The Edelman Trust Barometer in 2017 found that 58 per cent of Australians are likely to be more loyal to brands that support a cause. Not only would consumers switch brands, they would even buy an unknown brand doing good. This is why new brands like Who Gives a Crap Toilet Paper, do so well. Because 50 per cent of profits go to help build toilets for those in the developing world.
The Edelman Report also found 88 per cent of consumers want to know how companies are making the world a better place, while 77 per cent of Australians want companies to share their values.
In one example of this, Australian beverage manufacturer Emma & Toms attributes its growth to its close and honest relationship with customers. The company is committed to protecting the environment by using food-grade recycled PET plastic bottles, a strategy that every year saves two million bottle worth of virgin plastic.
Emma & Toms also has a program in place to help change the face of youth homelessness in Australia by dedicating 100 per cent of profits from the sale of water bottles to fight the problem. To date, around 470,000 bottles have been sold, raising almost $400, 000.
Today, having a value and purpose beyond profit is essential for companies to ensure their longevity and success, especially with the plethora of choices available to consumers. Companies that don’t adapt to a market that demands more of them will fail to compete.
That’s where we come in. Social Mission is a dedicated social purpose agency that was specifically founded to assess a company’s current social good activities, and align them with the optimal charity partner to create a social purpose strategy.

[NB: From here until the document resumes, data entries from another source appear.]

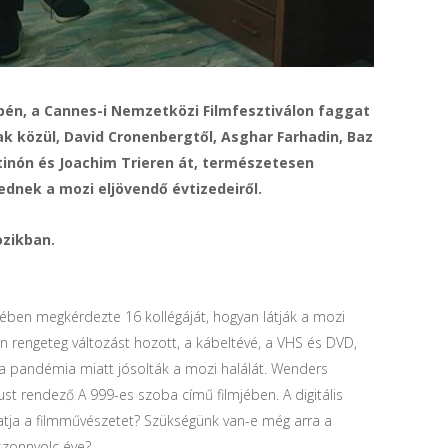
n, a Cannes-i Nemzetközi Filmfesztiválon faggat
k közül, David Cronenbergtől, Asghar Farhadin, Baz
inón és Joachim Trieren át, természetesen
dnek a mozi eljövendő évtizedeiről.
ozikban.
ben megkérdezte 16 kollégáját, hogyan látják a mozi
an rengeteg változást hozott, a kábeltévé, a VHS és DVD,
a pandémia miatt jósolták a mozi halálát. Wenders
st rendező A 999-es szoba című filmjében. A digitális
orgatja a filmművészetet? Szükségünk van-e még arra a
szonnyolc éve?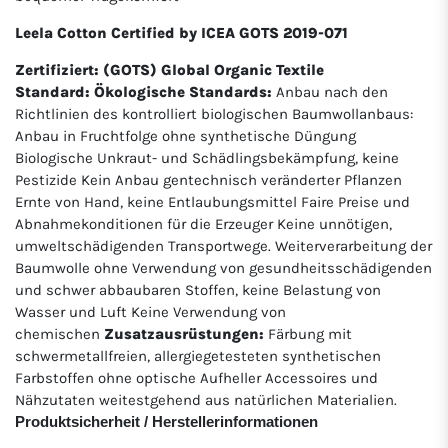
Leela Cotton Certified by ICEA GOTS 2019-071
Zertifiziert: (GOTS) Global Organic Textile
Standard:
Ökologische Standards:
Anbau nach den
Richtlinien des kontrolliert biologischen Baumwollanbaus:
Anbau in Fruchtfolge ohne synthetische Düngung
Biologische Unkraut- und Schädlingsbekämpfung, keine
Pestizide Kein Anbau gentechnisch veränderter Pflanzen
Ernte von Hand, keine Entlaubungsmittel Faire Preise und
Abnahmekonditionen für die Erzeuger Keine unnötigen,
umweltschädigenden Transportwege. Weiterverarbeitung der
Baumwolle ohne Verwendung von gesundheitsschädigenden
und schwer abbaubaren Stoffen, keine Belastung von
Wasser und Luft Keine Verwendung von
chemischen
Zusatzausrüstungen:
Färbung mit
schwermetallfreien, allergiegetesteten synthetischen
Farbstoffen ohne optische Aufheller Accessoires und
Nähzutaten weitestgehend aus natürlichen Materialien.
Produktsicherheit / Herstellerinformationen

Dora Nikols is the founder of Social Mission, a social purpose agency that helps companies stand out by standing for something in a meaningful and authentic way.
The big four
Today consumers want an opportunity to give back, whether it’s with a gift of their time or their money. With this in mind, they are looking for companies that display the following four qualities:
- are actively invested in the solution of social problems
- prioritise “making an impact” on the world around them
- are open and honest about their efforts, and go public on their initiatives
- involve their customers in their good works.